Angepasst: Trotz Besucherandrang gibt es im Wald deutlich mehr Rehe. Foto: Pixabay.com

Angepasst: Trotz Besucherandrang gibt es im Wald deutlich mehr Rehe. Foto: Pixabay.com

Seit der Schliessung der Restaurants, der Kultur- und Freizeitangebote und dem Verbot für Vereinsaktivitäten suchen die Menschen Erholung und Abwechslung in der Natur und im Wald. Für die Förster kam der Menschenansturm zu einem denkbar ungünstigen Zeitpunkt: Denn in den Wintermonaten stehen im Wald Holzfällarbeiten im Vordergrund. «Die Waldbesucher erleben dann temporär Zugangsbeschränkungen», erklärt Christian Becker, Revierförster des Forstreviers Angenstein. Dabei kam es zu einem Ausmass an verbalen Auseinandersetzungen und Vorfällen, welche die Förster bisher nicht kannten. «Ein neues Phänomen», meint Becker, der seit 35 Jahren im Dienst des Waldes steht und die Natur mit jedem Tag noch mehr zu schätzen weiss – gerade in dieser schwierigen Zeit.

«Wenn ein Jogger ausrastet und uns beschimpft, nur weil er fünf Minuten warten muss, bis der Weg wieder freigegeben wird, liegt die Ursache ja wahrscheinlich nicht bei den Förstern. Deswegen spielen wir auch nicht das Ventil, sondern müssen halt in gröberen Fällen bei der Polizei Strafanzeige erstatten.» Die Waldbesucher müssten bei ihrer Anspruchshaltung auf freien Zugang zum Wald berücksichtigen, dass der Wald nicht ein Erholungspark sei, sondern ganz andere Zwecke erfülle, betont Becker. «Die Wege zum Beispiel gehören in den meisten Fällen den Waldbesitzern und sind die Erschliessung für die Waldbewirtschaftung und die Waldpflege.» Deswegen seien Anfeindungen an Personen, die im Wald ihre Arbeiten verrichten, fehl am Platz – auch wenn es zum Beispiel den Weg des Vita Parcours betrifft.

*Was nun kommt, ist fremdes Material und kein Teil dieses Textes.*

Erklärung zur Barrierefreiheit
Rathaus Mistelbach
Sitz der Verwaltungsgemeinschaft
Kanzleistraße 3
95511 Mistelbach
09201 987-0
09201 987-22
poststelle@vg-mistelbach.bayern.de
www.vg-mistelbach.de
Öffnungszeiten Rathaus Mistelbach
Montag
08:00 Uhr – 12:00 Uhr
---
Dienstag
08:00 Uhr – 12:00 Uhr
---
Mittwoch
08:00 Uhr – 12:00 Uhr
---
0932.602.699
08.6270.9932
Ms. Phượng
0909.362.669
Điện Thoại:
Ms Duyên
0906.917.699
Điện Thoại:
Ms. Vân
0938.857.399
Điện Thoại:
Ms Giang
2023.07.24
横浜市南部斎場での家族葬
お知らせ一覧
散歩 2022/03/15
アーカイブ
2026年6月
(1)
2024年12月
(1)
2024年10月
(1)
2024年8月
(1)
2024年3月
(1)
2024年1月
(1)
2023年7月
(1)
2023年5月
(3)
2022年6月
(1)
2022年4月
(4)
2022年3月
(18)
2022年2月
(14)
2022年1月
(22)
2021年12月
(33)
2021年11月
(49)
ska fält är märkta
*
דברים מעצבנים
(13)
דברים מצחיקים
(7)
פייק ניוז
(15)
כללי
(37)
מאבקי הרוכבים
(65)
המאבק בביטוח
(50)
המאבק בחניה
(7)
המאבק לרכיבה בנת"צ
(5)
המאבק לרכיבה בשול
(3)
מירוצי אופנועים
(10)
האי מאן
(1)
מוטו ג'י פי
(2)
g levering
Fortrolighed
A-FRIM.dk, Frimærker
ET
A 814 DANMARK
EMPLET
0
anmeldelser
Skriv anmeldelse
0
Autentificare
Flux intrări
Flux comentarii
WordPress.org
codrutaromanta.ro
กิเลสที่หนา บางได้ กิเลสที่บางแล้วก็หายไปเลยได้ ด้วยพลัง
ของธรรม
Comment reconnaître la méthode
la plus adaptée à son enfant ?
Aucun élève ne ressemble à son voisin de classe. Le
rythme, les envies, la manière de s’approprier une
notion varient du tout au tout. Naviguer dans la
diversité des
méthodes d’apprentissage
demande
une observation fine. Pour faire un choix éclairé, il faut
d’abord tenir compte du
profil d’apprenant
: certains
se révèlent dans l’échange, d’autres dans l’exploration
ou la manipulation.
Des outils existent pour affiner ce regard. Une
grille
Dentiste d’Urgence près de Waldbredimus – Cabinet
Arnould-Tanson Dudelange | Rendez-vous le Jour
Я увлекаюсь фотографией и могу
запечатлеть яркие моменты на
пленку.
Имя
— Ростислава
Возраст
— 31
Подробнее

Dessen Geräte würden zwar vom Turnverein unterhalten. «Es sind aber weder der Verein noch die Einwohnergemeinde, die sich darum kümmern, dass den Menschen kein dürrer Ast auf den Kopf fällt, sondern die Mitarbeitenden des Forstreviers», gibt Becker zu bedenken und erinnert daran, dass das Forstrevier Angenstein sich immer dafür einsetzte, den Wald offen zugänglich zu lassen, während sich andere Gebiete für Zugangsverbote entschieden (Beispiel Hardwald Basel/Muttenz).

«Was ist einem der Wald wert?»

Mit dem zunehmenden Menschenansturm habe der Sicherheitsaspekt weiter an Brisanz gewonnen. «Je mehr Menschen sich im Wald aufhalten, desto grösser ist die Wahrscheinlichkeit, dass ein herunterfallender Ast jemanden verletzen könnte.» Ganz ausschliessen könne man das nie: «In der Natur gibt es keine Sicherheitsgarantie.» Gerade im Bereich von Rastplätzen habe das Forstrevier Angenstein viel investiert in die Sicherheitsholzerei. Dies müsste zu einer Bewusstseinsveränderung führen, wünscht sich Becker. Die nachhaltige Pflege des Waldes sowie Naturschutzmassnahmen kommen der Allgemeinheit zugute. Ein Umdenken sollte nicht nur auf Bundes- und Kantonsebene stattfinden, sondern auch bei den Einwohnergemeinden. «Was ist einem der Wald wert?», fragt Becker. Der Preis, den die Einwohnergemeinden derzeit für den Wald als Naherholungsraum bezahlen, liegt bei den meisten unter einem Franken pro Monat und Einwohner. «Auf meine Frage, ob ihnen der Wald im Monat so viel wert wäre, wie sie für einen Kaffee bezahlen, antworten mir alle immer mit einem ‹Ja, klar.› Dann wären wir bei einem Beitrag von 3.60 Franken pro Monat und Einwohner.»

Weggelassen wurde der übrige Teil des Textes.